Fatigue is probably the greatest killer of our time – not lives (well, not directly) but productivity. Britons work the longest hours in Europe, yet (and by the Government's own admission) we lag behind the rest of the developed world in almost all productivity measures.1

Part of the reason is the rapidly diminishing amount of sleep we are getting. We are now well aware that we should eat '5 a day', exercise for 30 minutes each day and give up smoking but so many people still believe they can achieve more by sacrificing sleep.

Coupled with longer working hours there are now even more ways to entertain ourselves or work into the early hours – the inevitable result is we are sleeping less. A poll in 2006 showed that only 19% of Brits sleep for the recommended eight hours and in the South East an alarming 42% of people sleep for less than five hours a night.2

Sleeping less than six hours can seriously inhibit performance and sleeping four or five hours a night impairs our performance equivalent to a blood alcohol level of 0.1%3 (the UK drink-drive limit is 0.08%). We are revered when we work long hours but kick-starting the day with a couple of pints of beer would most likely lead to dismissal, yet the result is effectively the same.

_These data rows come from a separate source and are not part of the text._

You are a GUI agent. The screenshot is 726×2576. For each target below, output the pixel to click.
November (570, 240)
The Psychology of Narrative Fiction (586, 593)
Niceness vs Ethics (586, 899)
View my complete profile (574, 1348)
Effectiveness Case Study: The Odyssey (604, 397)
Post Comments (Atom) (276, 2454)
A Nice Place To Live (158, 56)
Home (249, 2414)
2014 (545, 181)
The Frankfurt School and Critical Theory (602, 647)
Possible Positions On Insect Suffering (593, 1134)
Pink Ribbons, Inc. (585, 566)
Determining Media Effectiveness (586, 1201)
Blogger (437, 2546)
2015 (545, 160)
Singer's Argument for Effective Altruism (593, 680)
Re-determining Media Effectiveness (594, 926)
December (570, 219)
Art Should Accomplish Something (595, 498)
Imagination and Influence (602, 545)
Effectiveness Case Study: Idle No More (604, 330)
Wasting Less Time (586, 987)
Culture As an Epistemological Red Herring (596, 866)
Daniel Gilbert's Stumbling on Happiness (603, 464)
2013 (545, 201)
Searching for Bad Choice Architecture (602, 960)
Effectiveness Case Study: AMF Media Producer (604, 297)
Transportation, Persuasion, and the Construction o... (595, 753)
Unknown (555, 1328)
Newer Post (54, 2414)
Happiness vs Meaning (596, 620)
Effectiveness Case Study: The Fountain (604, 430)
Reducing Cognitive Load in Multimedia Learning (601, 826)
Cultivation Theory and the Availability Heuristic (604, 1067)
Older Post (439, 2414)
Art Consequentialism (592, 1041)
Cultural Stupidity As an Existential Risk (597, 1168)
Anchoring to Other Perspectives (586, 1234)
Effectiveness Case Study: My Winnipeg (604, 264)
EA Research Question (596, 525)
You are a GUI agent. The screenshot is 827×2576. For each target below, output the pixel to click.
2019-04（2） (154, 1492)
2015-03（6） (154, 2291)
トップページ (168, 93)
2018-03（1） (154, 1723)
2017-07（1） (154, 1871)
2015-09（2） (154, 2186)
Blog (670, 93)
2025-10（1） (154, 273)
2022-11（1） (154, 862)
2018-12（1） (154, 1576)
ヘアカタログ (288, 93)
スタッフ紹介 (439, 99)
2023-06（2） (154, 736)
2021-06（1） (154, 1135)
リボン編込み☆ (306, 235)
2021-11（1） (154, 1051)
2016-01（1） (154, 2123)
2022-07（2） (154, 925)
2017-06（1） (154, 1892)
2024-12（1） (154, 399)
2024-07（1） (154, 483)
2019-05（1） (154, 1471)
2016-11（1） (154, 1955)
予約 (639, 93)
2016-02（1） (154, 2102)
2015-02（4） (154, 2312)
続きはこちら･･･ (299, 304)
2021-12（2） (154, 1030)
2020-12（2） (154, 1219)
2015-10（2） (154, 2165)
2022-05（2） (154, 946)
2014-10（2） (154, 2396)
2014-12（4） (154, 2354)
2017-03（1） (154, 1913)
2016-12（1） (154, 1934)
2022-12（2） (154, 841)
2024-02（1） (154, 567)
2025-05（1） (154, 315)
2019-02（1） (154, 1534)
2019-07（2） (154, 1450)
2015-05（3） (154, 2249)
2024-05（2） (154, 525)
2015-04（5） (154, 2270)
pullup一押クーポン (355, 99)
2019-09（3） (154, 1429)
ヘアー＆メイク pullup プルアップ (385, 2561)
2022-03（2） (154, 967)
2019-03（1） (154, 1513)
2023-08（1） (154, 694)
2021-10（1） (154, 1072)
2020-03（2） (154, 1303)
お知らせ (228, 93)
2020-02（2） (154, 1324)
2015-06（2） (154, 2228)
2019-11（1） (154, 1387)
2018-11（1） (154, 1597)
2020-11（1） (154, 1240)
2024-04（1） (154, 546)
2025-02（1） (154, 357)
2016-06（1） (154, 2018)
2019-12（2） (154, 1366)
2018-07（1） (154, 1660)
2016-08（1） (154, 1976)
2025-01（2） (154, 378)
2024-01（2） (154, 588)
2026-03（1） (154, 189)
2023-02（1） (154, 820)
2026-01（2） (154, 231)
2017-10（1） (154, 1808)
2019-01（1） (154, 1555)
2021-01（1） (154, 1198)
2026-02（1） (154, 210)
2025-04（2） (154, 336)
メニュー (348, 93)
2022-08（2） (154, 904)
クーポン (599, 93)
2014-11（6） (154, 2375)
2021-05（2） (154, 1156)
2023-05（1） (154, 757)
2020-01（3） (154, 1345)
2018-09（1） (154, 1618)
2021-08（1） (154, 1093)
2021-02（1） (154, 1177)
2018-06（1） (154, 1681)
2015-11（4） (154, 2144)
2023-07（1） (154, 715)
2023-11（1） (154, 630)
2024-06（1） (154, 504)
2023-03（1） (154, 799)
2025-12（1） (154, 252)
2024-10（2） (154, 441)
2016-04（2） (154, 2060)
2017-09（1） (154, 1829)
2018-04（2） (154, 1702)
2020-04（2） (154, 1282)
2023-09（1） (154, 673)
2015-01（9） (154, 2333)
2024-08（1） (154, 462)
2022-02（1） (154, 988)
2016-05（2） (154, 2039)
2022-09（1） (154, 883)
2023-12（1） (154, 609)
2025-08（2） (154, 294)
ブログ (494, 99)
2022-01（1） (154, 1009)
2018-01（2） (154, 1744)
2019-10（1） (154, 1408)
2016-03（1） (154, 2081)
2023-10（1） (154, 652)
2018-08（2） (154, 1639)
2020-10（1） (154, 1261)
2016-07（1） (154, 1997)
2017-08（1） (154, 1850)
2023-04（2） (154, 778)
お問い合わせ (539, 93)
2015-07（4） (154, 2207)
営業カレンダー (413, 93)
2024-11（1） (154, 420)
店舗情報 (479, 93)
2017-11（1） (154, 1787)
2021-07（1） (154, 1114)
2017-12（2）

As a result, we all waste 151 minutes every day in presenteeism4. Cranfield Management School also discovered that companies waste up to 520 hours per employee per annum failing to manage their energy correctly. Both studies reveal the acute loss of productivity due to fatigue.

Stress is a common companion of fatigue, and also common in Britain. One in three people are so wound up by their jobs that they cannot sleep properly, five million are extremely stressed by their work and half a million people say work related stress made them physically sick5. When we are fatigued our responsibilities seem more overwhelming and stressful, and stress in itself exhausts both the mind and body. This often leads to a downward spiral of exhaustion, contributing to negative health consequences such as obesity and diabetes.

Too many people do not fully understand the effects of fatigue and the solutions to avoiding it.

Organisations can reduce fatigue levels in their workforce by implementing a few simple measures: first, understanding levels of fatigue through assessments; second, providing basic training on fatigue prevention; and third, encouraging the use of midday rest through controlled napping – the 21st Century equivalent being only 15 to 20 minutes. As Winston Churchill remarked "You get two days in one".

1 HM Treasury – productivity in the UK.
2 GMTV poll.
3 Harvard Business Review.
4 Boots survey of 4,000 office workers.
5 Samaritans Survey of 2,000 people.